An important thing to remember about data is that it can be used to tell stories, and that it may hide a great many patterns. Some of these patterns are self-evident if the data is visualised appropriately. ‘Geo-data’ is a fine example of this. It’s natural home is on a map (as long as the geo-coding works properly, that is (i.e. the mapping from location names, for example, to latitude/longitude co-ordinates than can be plotted on a map).

Finding ways of visualising and interacting data is getting easier all the time. I try to find mashup patterns that don’t require much, if any, writing of computer programme code, and so in theory should be accessible to many non-developers. But it’s a confidence thing: and at the moment, I suspect that it is the developers who are more likely to feel confident taking data from one source, putting it into an application, and then providing the user with a simple user interface that they can ‘just use’.

You mentioned about ‘lowering barriers to entry’ – what do you mean by that, and how is it useful?

TH: Do you write SQL code to query databases? Do you write PHP code parse RSS feeds and filter out items of interest? Are you happy writing Javascript to parse a JSON feed, or would rather use XMLHTTPRequest and a server side proxy to pull in an XML feed into a web page and get around the domain security model?

Probably none of the above.

On the other hand, could you copy and paste a URL to a data set into a ‘fetch’ block in a Yahoo pipe, identify which data element related to a place name so that you could geocode the data, and then take the URL of the data coming out from the pipe and paste it into the Google maps search box to get a map based view of your data? Possibly…

Or how about taking a spreadsheet URL, pasting it into Many Eyes Wikified, choosing the chart type you wanted based on icons depicting those chart types, and then selecting the data elements you wanted to plot on each axis from a drop down menu? Probably…

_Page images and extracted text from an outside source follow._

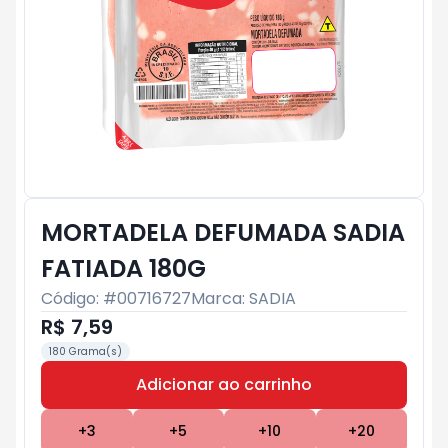
MORTADELA DEFUMADA SADIA
FATIADA 180G
Código: #
00716727
Marca:
SADIA
R$ 7,59
180 Grama(s)
Adicionar ao carrinho
Subtotal:
R$ 0
+
3
+
5
+
10
+
20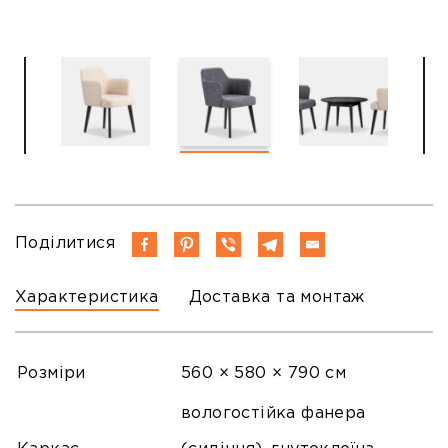
Поділитися
Характеристика
Доставка та монтаж
Розміри
560 × 580 × 790 см
вологостійка фанера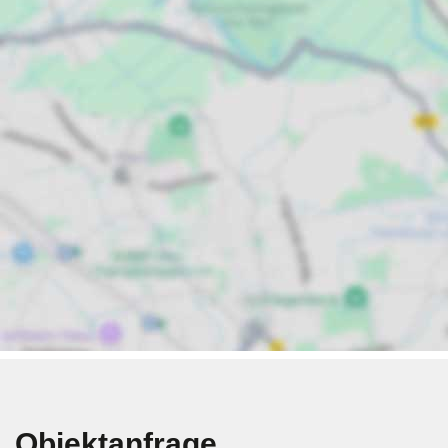
Objektanfrage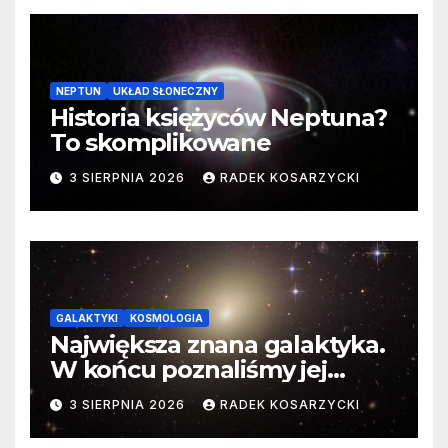
NEPTUN
UKŁAD SŁONECZNY
Historia księżyców Neptuna?
To skomplikowane
3 SIERPNIA 2026
RADEK KOSARZYCKI
GALAKTYKI
KOSMOLOGIA
Największa znana galaktyka.
W końcu poznaliśmy jej
faktyczne wymiary
3 SIERPNIA 2026
RADEK KOSARZYCKI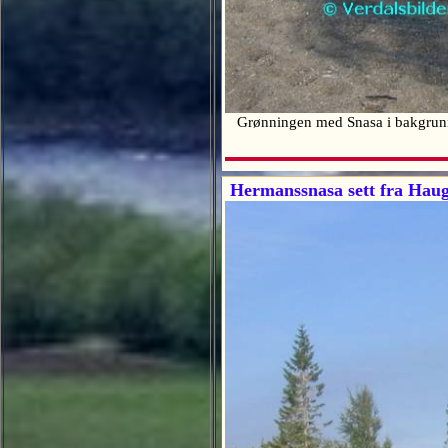
Grønningen med Snasa i bakgru
Hermanssnasa sett fra Haug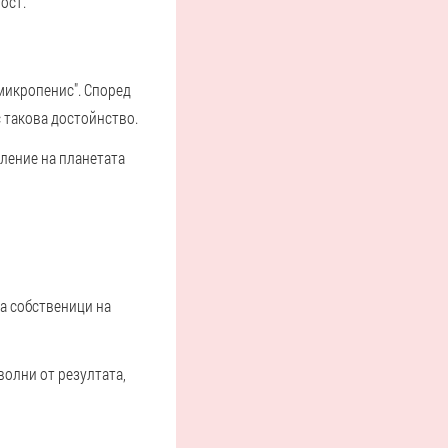
ост.
"микропенис". Според
 такова достойнство.
еление на планетата
са собственици на
оволни от резултата,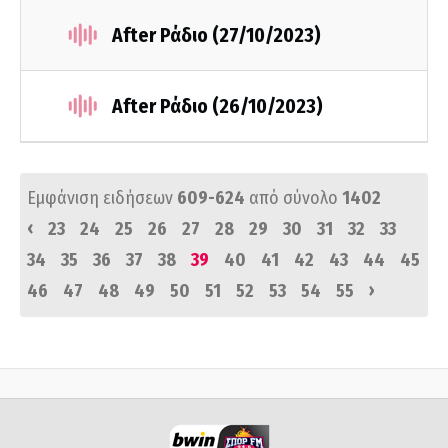
After Ράδιο (27/10/2023)
After Ράδιο (26/10/2023)
Εμφάνιση ειδήσεων
609-624
από σύνολο
1402
‹
23
24
25
26
27
28
29
30
31
32
33
34
35
36
37
38
39
40
41
42
43
44
45
›
46
47
48
49
50
51
52
53
54
55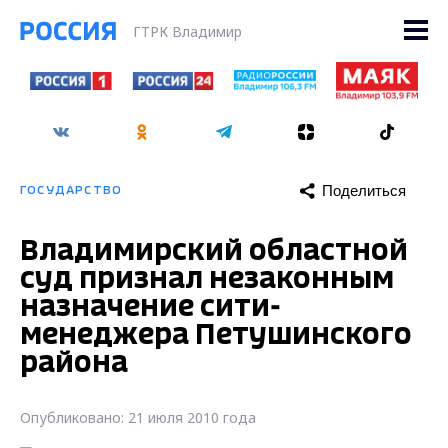
ГТРК Владимир
Поделиться
ГОСУДАРСТВО
Владимирский областной
суд признал незаконным
назначение сити-
менеджера Петушинского
района
Опубликовано: 21 июля 2010 года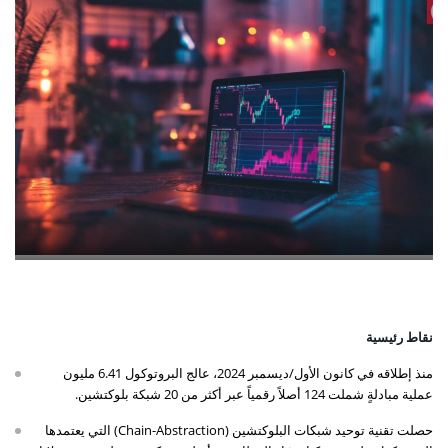
نقاط رئيسية
منذ إطلاقه في كانون الأول/ديسمبر 2024، عالج البروتوكول 6.41 مليون
عملية مبادلةٍ شملت 124 أصلاً رقمياً عبر أكثر من 20 شبكة بلوكتشين.
حصلت تقنية توحيد شبكات البلوكتشين (Chain-Abstraction) التي يعتمدها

What kind of recognition/reward would you like for helping a journalist produce a news story?
TH: A mention for my employer, The Open University, and a link to my personal blog, OUseful.info. If I’d written a ‘How To’ explanation describing how a mashup or visualisation was put together, a link to that would be nice too. And if I ever met the journalist concerned, a coffee would be appreciated! I also find it valuable knowing what sorts of things journalists would like to be able to do with the technology that they can’t work out how to do. This can feed into our course development process, identifying the skills requirements that are out there, and then potentially servicing those needs through our course provision. There’s also the potential for us to offer consultancy services to journalists too, producing tools and visualisations as part of a commercial agreement.

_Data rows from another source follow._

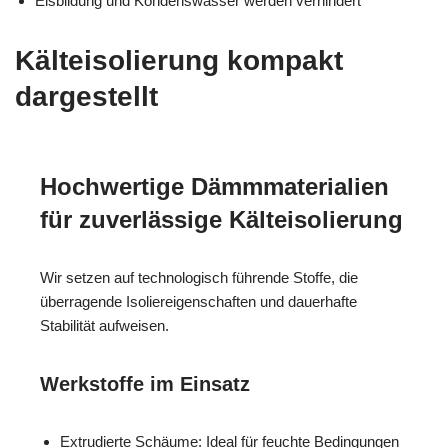
Eisbildung und Kondenswasser werden verhindert
Kälteisolierung kompakt
dargestellt
Hochwertige Dämmmaterialien
für zuverlässige Kälteisolierung
Wir setzen auf technologisch führende Stoffe, die
überragende Isoliereigenschaften und dauerhafte
Stabilität aufweisen.
Werkstoffe im Einsatz
Extrudierte Schäume: Ideal für feuchte Bedingungen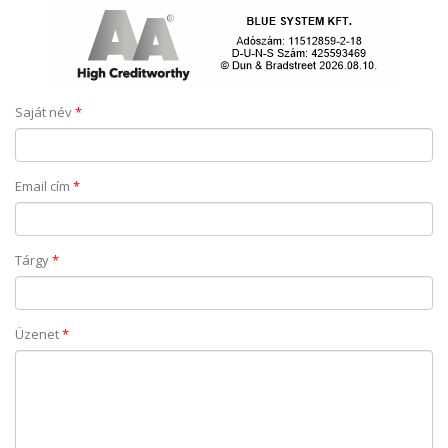
Saját név
*
Email cím
*
Tárgy
*
Üzenet
*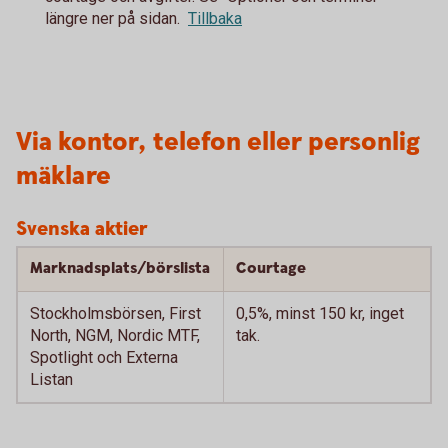
längre ner på sidan.
Tillbaka
Via kontor, telefon eller personlig
mäklare
Svenska aktier
Marknadsplats/börslista
Courtage
Stockholmsbörsen, First
0,5%, minst 150 kr, inget
North, NGM, Nordic MTF,
tak.
Spotlight och Externa
Listan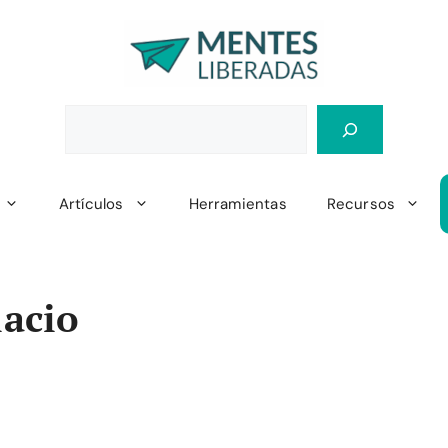
Artículos
Herramientas
Recursos
lacio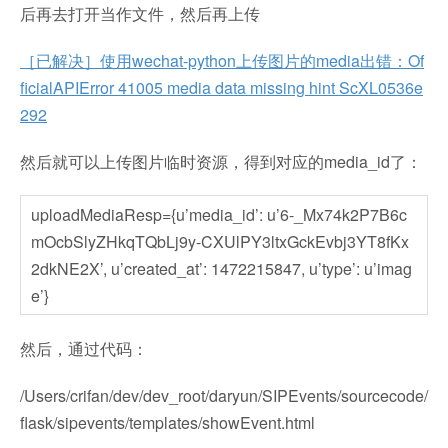
后再去打开当作文件，然后再上传
［已解决］使用wechat-python上传图片的media出错：Of
ficialAPIError 41005 media data missing hint ScXL0536e
292
然后就可以上传图片临时资源，得到对应的media_id了：
uploadMediaResp={u’media_id’: u’6-_Mx74k2P7B6c
mOcbSlyZHkqTQbLj9y-CXUlPY3ltxGckEvbj3YT8fKx
2dkNE2X’, u’created_at’: 1472215847, u’type’: u’imag
e’}
然后，通过代码：
/Users/crifan/dev/dev_root/daryun/SIPEvents/sourcecode/
flask/sipevents/templates/showEvent.html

One of the things my department is looking at at the moment is a revamped website. it’s a possibility that I’ll start posting stories there about any news related mashups I put together, and if that is the case, then links to that content would be appropriate. This isn’t too unlike the relationship we have with the BBC, where we co-produce televlsion and radio programmes and get links back to supporting content on OU websites from BBC website, as well as programme credits. For example, I help pull together the website around the BBC World Service programme Digital Planet, which we co-produce every so often. which gets a link from the World Service website (as well as the programme’s Facebook group!), and the OU gets a mention in the closing credits. The rationale behind this approach is getting traffic to OU sites, of course, where we can then start to try to persuade people to sign up for related courses!

10 magazine – free in your Guardian today, but £8.86 online

A funny little magazine fell out of the Guardian onto Journalism.co.uk’s lap this morning: a ‘special mini-edition’ of 10 magazine. So un-Guardian like that Journalism.co.uk had to pop into WH Smith to check another copy, to clarify that it hadn’t in fact dropped out of the sky.

No, it was in the Guardian. One end of the mini-magazine is men’s content, turn it the other way and the other end is women’s, with a feature on ‘Ten looks from the old and wiser’ that tells us ‘all of these handsome folk are 100 years old or more. There are some nice great-grandmas and lovely great-grandpas. With age comes wisdom…’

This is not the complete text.